“A veces tienes que tomar un arma para bajar el arma”.— Malcolm X
Los Reyes, Michoacán, agosto de 2019, un sujeto identificado como un “halcón” fue detenido por elementos del Ejército, una decena, con equipo táctico, bien pertrechados; en minutos fueron rodeados por pobladores armados con palas, maderos y piedras. De los gritos y amenazas pasaron a los empujones. Los soldados terminaron agrupándose junto a un árbol, esperando órdenes superiores. Al final, liberaron al individuo para evitar una tragedia. A pesar de la prudente maniobra, los militares fueron despedidos con una lluvia de proyectiles, mientras se retiraban del poblado.
Un mes después en Apango, municipio de Acajete, Puebla, el Ejército custodiaba una bodega donde se resguardaban automóviles y mercancía robada, producto de asaltos, en espera de que autoridades judiciales complementaran las diligencias respectivas. Tres vehículos con unos veinte militares fueron rodeados por un centenar de personas que intentaron recuperarla. Lo que al inicio fue una agresión verbal, pronto escaló en ataques con piedras y palos. Cabe destacar que los elementos de la primera línea no portaban armas y resistieron estoicamente hasta que comenzaron a devolver piedras y palos; a pesar de que el mando advertía a la gente que se retirara, la turba envalentonada escaló la agresión, como respuesta, los militares efectuaron disparos para dispersar a la muchedumbre, lo cual se logró, desafortunadamente ante la falta de apoyo y de nuevo el acoso de la población, el convoy del ejército se retiró, para regresar después con un operativo más fuerte. La orden fue ejecutada, la Fiscalía de Puebla aseguró el almacén y detuvo a un hombre de 28 años.

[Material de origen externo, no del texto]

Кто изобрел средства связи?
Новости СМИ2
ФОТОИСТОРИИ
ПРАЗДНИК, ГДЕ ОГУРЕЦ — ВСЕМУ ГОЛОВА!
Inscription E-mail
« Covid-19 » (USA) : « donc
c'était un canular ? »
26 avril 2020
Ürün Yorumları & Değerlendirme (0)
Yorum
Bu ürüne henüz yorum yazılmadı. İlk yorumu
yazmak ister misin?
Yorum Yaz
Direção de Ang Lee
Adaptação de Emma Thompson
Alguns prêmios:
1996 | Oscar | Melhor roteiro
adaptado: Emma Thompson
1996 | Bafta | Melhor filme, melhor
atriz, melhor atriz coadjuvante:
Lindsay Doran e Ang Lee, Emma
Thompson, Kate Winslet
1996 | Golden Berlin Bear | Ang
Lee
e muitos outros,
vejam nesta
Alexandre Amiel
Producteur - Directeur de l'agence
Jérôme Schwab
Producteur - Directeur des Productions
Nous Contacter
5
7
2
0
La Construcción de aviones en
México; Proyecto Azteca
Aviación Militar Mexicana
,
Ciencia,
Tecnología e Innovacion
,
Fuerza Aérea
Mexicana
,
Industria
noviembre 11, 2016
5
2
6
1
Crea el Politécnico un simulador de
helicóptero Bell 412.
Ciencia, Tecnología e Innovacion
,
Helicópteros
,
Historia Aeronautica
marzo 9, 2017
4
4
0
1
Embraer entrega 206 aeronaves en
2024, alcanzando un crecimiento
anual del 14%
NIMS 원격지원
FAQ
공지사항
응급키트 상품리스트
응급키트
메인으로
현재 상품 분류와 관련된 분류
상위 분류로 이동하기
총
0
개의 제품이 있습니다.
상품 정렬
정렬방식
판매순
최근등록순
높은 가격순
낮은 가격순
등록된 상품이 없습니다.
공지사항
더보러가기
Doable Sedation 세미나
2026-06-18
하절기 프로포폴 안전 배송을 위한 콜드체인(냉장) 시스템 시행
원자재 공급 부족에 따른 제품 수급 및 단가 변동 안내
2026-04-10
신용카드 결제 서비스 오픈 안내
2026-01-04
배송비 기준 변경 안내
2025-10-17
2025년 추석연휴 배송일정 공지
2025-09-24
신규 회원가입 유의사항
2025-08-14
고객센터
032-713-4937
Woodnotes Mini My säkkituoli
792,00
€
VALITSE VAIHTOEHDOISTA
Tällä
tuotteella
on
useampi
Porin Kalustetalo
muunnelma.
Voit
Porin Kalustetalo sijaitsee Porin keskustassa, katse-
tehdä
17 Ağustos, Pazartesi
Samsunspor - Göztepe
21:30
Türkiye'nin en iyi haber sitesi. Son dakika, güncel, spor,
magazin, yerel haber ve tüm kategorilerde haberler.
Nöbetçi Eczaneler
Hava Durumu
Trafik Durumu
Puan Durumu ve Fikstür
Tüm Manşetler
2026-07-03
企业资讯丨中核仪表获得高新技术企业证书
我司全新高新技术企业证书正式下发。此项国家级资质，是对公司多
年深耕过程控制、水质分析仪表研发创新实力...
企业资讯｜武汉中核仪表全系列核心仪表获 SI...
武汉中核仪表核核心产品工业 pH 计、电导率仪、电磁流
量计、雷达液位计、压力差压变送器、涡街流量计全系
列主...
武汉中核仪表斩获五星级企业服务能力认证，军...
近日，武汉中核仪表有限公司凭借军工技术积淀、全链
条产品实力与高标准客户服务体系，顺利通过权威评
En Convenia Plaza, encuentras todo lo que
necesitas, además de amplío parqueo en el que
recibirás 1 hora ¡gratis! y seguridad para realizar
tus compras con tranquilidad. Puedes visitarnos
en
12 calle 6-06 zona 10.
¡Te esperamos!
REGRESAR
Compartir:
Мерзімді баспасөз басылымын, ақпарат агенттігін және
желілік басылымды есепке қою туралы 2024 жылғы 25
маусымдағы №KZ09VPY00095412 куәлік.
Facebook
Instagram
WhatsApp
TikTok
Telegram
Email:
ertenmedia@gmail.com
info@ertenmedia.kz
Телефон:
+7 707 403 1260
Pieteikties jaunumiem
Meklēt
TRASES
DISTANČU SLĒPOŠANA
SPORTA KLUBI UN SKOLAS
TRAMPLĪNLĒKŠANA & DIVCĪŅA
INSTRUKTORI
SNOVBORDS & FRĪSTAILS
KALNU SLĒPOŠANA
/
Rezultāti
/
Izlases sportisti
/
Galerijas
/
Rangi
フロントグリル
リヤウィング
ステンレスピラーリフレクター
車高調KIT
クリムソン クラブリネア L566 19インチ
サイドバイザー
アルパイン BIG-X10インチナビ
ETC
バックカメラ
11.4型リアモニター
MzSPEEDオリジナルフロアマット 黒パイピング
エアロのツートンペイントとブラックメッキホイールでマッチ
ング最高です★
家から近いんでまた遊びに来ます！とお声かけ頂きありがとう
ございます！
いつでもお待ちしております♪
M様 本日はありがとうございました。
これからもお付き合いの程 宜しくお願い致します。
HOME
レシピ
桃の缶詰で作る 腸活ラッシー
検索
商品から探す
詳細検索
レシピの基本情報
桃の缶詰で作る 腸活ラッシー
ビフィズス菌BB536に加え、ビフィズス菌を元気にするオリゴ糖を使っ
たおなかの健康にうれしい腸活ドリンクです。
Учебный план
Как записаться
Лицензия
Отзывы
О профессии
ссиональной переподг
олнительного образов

En Coalcomán y Aguililla, en Tierra Caliente, Michoacán, en septiembre del 2021, civiles atacaron cuarteles lanzando piedras, objetos contundentes y hasta bombas caseras en las instalaciones del cuartel del 65 Batallón de Infantería, exigían la salida de las fuerzas federales de la zona. A pesar de lo intenso del ataque y el acoso, los militares no repelieron la agresión.
Más recientemente cuando la violencia llegó a Chiapas en Teopisca y Chicomuselo, se presentaron bloqueos y agresiones a los convoyes militares, impidiendo el paso, a pesar de la exigencia de darles seguridad y ocasionando el éxodo de pobladores de la región.
Uno de los efectos de la fallida estrategia del gobierno anterior, de los llamados “abrazos no balazos” fueron los numerosos incidentes en donde pobladores le perdieron el respeto, retaron, se enfrentaron y agredieron a las fuerzas militares, sin que hubiera respuesta, sobre todo en las regiones con marcada presencia del crimen organizado.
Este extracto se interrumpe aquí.